Aim of the exercise:
All of the listing should be returned as written, apart from any picture in it.

__________

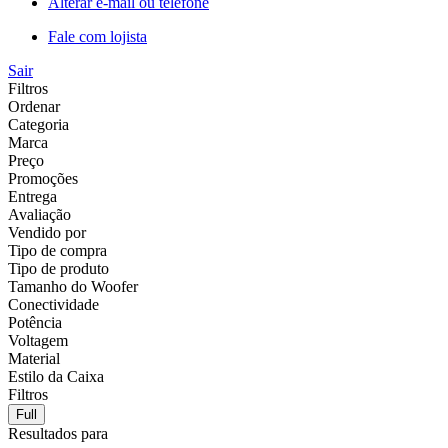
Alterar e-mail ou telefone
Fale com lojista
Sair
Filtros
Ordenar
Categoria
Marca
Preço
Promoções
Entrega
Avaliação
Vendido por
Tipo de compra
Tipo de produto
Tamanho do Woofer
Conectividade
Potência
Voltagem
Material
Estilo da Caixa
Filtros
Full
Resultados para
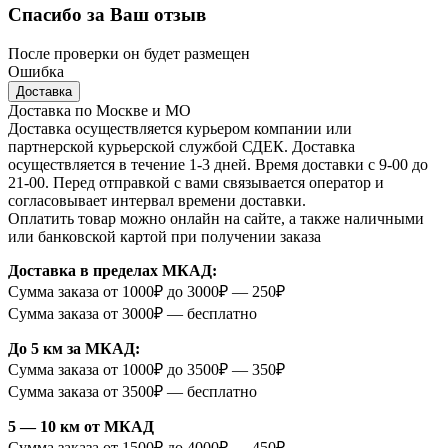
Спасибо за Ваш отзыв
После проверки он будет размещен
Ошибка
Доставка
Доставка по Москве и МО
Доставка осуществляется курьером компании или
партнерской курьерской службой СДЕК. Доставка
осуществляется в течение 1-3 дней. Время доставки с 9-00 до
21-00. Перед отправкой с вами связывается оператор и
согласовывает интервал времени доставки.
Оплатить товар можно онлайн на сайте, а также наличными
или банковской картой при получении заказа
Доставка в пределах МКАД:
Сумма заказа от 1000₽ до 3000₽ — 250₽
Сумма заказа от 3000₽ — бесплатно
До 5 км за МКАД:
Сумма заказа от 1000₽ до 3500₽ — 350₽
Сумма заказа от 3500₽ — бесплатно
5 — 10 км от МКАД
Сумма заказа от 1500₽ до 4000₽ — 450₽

__________

Reply:
Alterar e-mail ou telefone
Fale com lojista
Sair
Filtros
Ordenar
Categoria
Marca
Preço
Promoções
Entrega
Avaliação
Vendido por
Tipo de compra
Tipo de produto
Tamanho do Woofer
Conectividade
Potência
Voltagem
Material
Estilo da Caixa
Filtros
Full
Resultados para
Спасибо за Ваш отзыв
После проверки он будет размещен
Ошибка
Доставка
Доставка по Москве и МО
Доставка осуществляется курьером компании или
партнерской курьерской службой СДЕК. Доставка
осуществляется в течение 1-3 дней. Время доставки с 9-00 до
21-00. Перед отправкой с вами связывается оператор и
согласовывает интервал времени доставки.
Оплатить товар можно онлайн на сайте, а также наличными
или банковской картой при получении заказа
Доставка в пределах МКАД:
Сумма заказа от 1000₽ до 3000₽ — 250₽
Сумма заказа от 3000₽ — бесплатно
До 5 км за МКАД:
Сумма заказа от 1000₽ до 3500₽ — 350₽
Сумма заказа от 3500₽ — бесплатно
5 — 10 км от МКАД
Сумма заказа от 1500₽ до 4000₽ — 450₽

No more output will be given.